Taedong tertawa, Taehyun benar-benar ingin mendengar suara tawa itu secara langsung. "Aku hebat, 'kan?" katanya.
"Menyebalkan," Taehyun mengembungkan pipinya. Dia sempat terdiam selama beberapa detik sampai akhirnya Taehyun menyadari bahwa lawan bicaranya ini sedang berusaha mengalihkan topik pembicaraan. Maka, dia menambahkan kemudian, "Sekarang, jelaskan padaku kesibukan macam apa yang kau lakukan sampai tidak bisa menemuiku selama ini," katanya kemudian.
"Ah, kenapa harus? Sejak kapan mengabarimu adalah sebuah kewajiban? Memangnya Hyung ini pacarku?"
Taehyun tersentak, bersamaan dengan warna wajahnya yang berubah drastis seketika. Dia bahkan tidak sanggup membalas kata-kata itu.
"Hyung malu, ya."
"A-apa? Tidak!"
"Bercanda," Lalu Taedong tertawa manis. "Hyung 'kan memang kekasihku."
"H-hah? Sejak kapan?" Taehyun merasakan wajahnya semakin memanas, dia berdoa semoga saja Donghan tidak tiba-tiba masuk ke kamar mereka karena merah di wajahnya ini benar-benar memalukan.
"Sejak Hyung diam-diam menciumku saat aku tidur?"
"A-aku tidak pernah melakukan it—!" Bohong, Taehyun pernah melakukannya dan sekarang dia benar-benar menyesalinya.

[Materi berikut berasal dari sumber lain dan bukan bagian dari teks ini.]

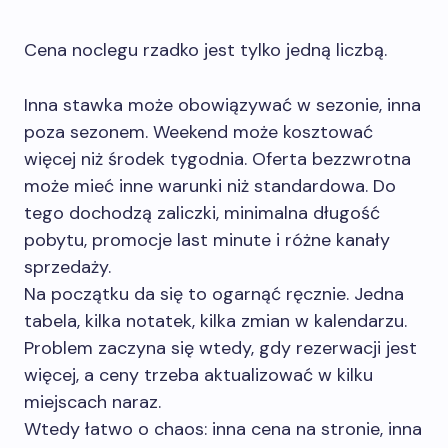
Cena noclegu rzadko jest tylko jedną liczbą.
Inna stawka może obowiązywać w sezonie, inna
poza sezonem. Weekend może kosztować
więcej niż środek tygodnia. Oferta bezzwrotna
może mieć inne warunki niż standardowa. Do
tego dochodzą zaliczki, minimalna długość
pobytu, promocje last minute i różne kanały
sprzedaży.
Na początku da się to ogarnąć ręcznie. Jedna
tabela, kilka notatek, kilka zmian w kalendarzu.
Problem zaczyna się wtedy, gdy rezerwacji jest
więcej, a ceny trzeba aktualizować w kilku
miejscach naraz.
Wtedy łatwo o chaos: inna cena na stronie, inna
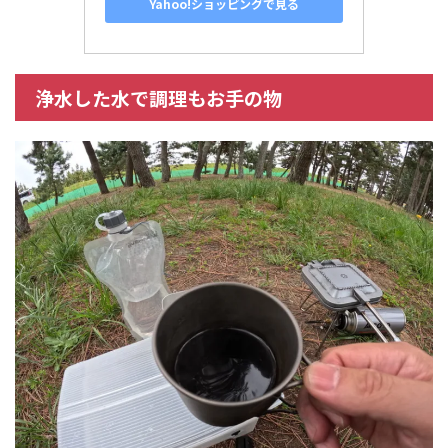
Yahoo!ショッピングで見る
浄水した水で調理もお手の物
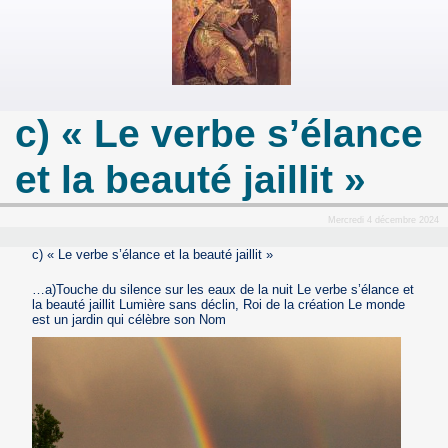
c) « Le verbe s’élance
et la beauté jaillit »
Mercredi 4 décembre 2024
c) « Le verbe s’élance et la beauté jaillit »
…a)Touche du silence sur les eaux de la nuit Le verbe s’élance et
la beauté jaillit Lumière sans déclin, Roi de la création Le monde
est un jardin qui célèbre son Nom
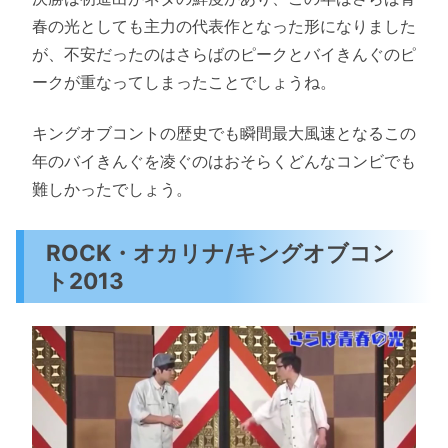
春の光としても主力の代表作となった形になりました
が、不安だったのはさらばのピークとバイきんぐのピ
ークが重なってしまったことでしょうね。
キングオブコントの歴史でも瞬間最大風速となるこの
年のバイきんぐを凌ぐのはおそらくどんなコンビでも
難しかったでしょう。
ROCK・オカリナ/キングオブコン
ト2013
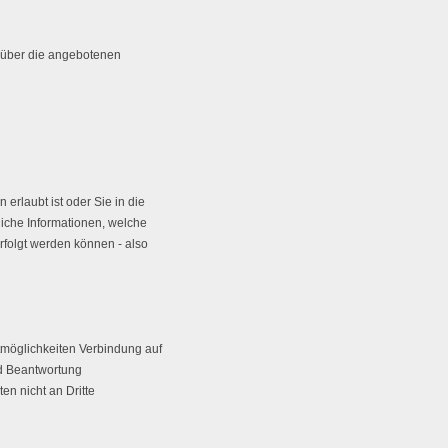
 über die angebotenen
erlaubt ist oder Sie in die
iche Informationen, welche
folgt werden können - also
möglichkeiten Verbindung auf
nd Beantwortung
en nicht an Dritte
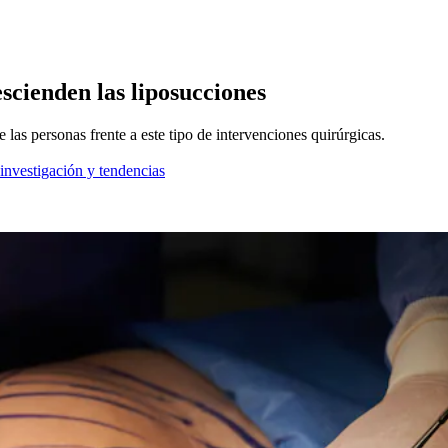
escienden las liposucciones
las personas frente a este tipo de intervenciones quirúrgicas.
 investigación y tendencias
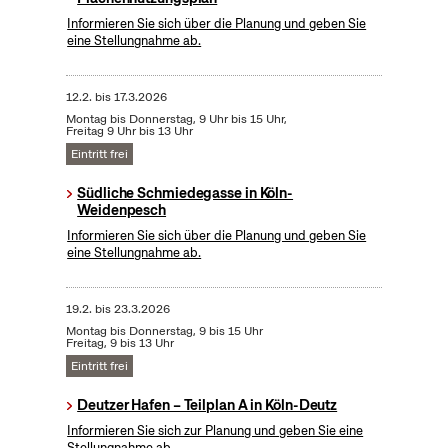
Informieren Sie sich über die Planung und geben Sie
eine Stellungnahme ab.
12.2.
bis
17.3.2026
Montag bis Donnerstag, 9 Uhr bis 15 Uhr,
Freitag 9 Uhr bis 13 Uhr
Eintritt frei
Südliche Schmiedegasse in Köln-
Weidenpesch
Informieren Sie sich über die Planung und geben Sie
eine Stellungnahme ab.
19.2.
bis
23.3.2026
Montag bis Donnerstag, 9 bis 15 Uhr
Freitag, 9 bis 13 Uhr
Eintritt frei
Deutzer Hafen – Teilplan A in Köln-Deutz
Informieren Sie sich zur Planung und geben Sie eine
Stellungnahme ab.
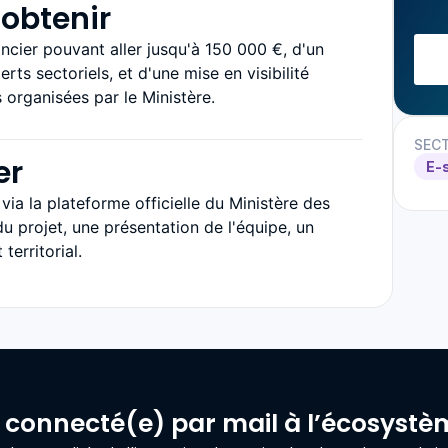
obtenir
ancier pouvant aller jusqu'à 150 000 €, d'un
 sectoriels, et d'une mise en visibilité
s organisées par le Ministère.
SEC
er
E-
ia la plateforme officielle du Ministère des
u projet, une présentation de l'équipe, un
territorial.
 connecté(e) par mail à l’écosyst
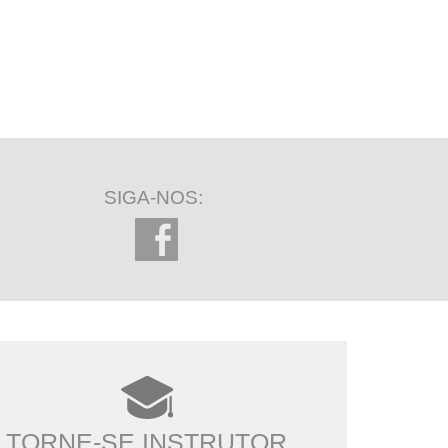
SIGA-NOS:
TORNE-SE INSTRUTOR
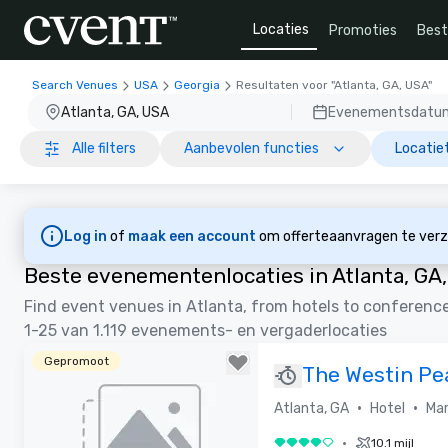
Locaties
Promoties
Bes
Search Venues
USA
Georgia
Resultaten voor "Atlanta, GA, USA"
Atlanta, GA, USA
Evenementsdatu
Alle filters
Aanbevolen functies
Locatie
Log in
of
maak een account
om offerteaanvragen te verze
Beste evenementenlocaties in Atlanta, GA
Find event venues in Atlanta, from hotels to conferenc
1-25 van 1.119 evenements- en vergaderlocaties
Gepromoot
The Westin Pe
Plaza, Atlanta
•
•
Atlanta, GA
Hotel
Mar
•
10.1 mijl
4 van 5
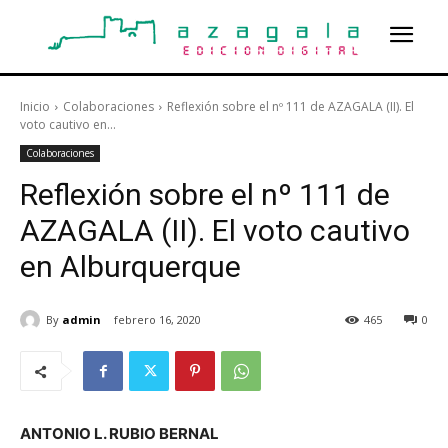
Inicio
Colaboraciones
Reflexión sobre el nº 111 de AZAGALA (II). El
voto cautivo en...
Colaboraciones
Reflexión sobre el nº 111 de
AZAGALA (II). El voto cautivo
en Alburquerque
By
admin
febrero 16, 2020
465
0
ANTONIO L. RUBIO BERNAL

Taedong tertawa lagi, Taehyun jadi sungguh ingin sekali bertemu orangnya secara langsung. "Aku ingat, Hyung. Itu mungkin tiga hari sebelum hari evaluasi posisi," katanya. "Waktu itu semuanya pulang ke asrama duluan dan mereka meninggalkan kau dan aku yang ketiduran di lantai ruang latihan."
"Itu ..."
"Tidak apa-apa, Hyung. Aku juga menyukaimu."
Taehyun sungguh berharap saat ini Taedong sedang berdiri di hadapannya, dengan kedua tangannya yang terbuka dan senyuman khasnya yang manis. Taehyun benar-benar ingin menghambur ke pelukannya, bukannya malah hanya bicara melalui telepon seraya memeluk boneka tupai hadiah dari penggemar yang kebetulan ada di dekat sana saat itu. Sesuatu terasa seperti menggelitik perutnya dan itu adalah perasaan yang menyenangkan. Andai saja Taedong benar-benar ada di hadapannya, segalanya akan terasa lebih sempurna.
"Taedong-ah ..."
"Ya?"
"Sekarang jelaskan padaku kenapa selama ini kau menghilang ..." Taehyun menggigit bibirnya seraya membenamkan sedikit wajahnya ke bantal. "Kalau kau tahu aku me-menyukaimu, seharusnya kau tidak melakukan itu." Kalimat itu benar-benar memalukan, tapi Taehyun harus mengucapkannya.
Taedong tidak langsung menjawab, dia bergeming selama beberapa detik sebelum akhirnya membuka suara, "Aku butuh waktu," katanya. " itu berat untukku, Hyung. Saat aku mendengar kabar bahwa aku akan debut bersamamu, bersama yang lainnya, aku benar-benar senang. Tapi saat aku tahu bahwa banyak hal yang menghalangiku untuk itu, aku benar-benar ... sulit menerimanya. Saat aku melihat kalian debut berenam, tampil bersama di atas panggung, itu benar-benar menyesakkan. Aku tidak bisa merelakannya, sebenarnya."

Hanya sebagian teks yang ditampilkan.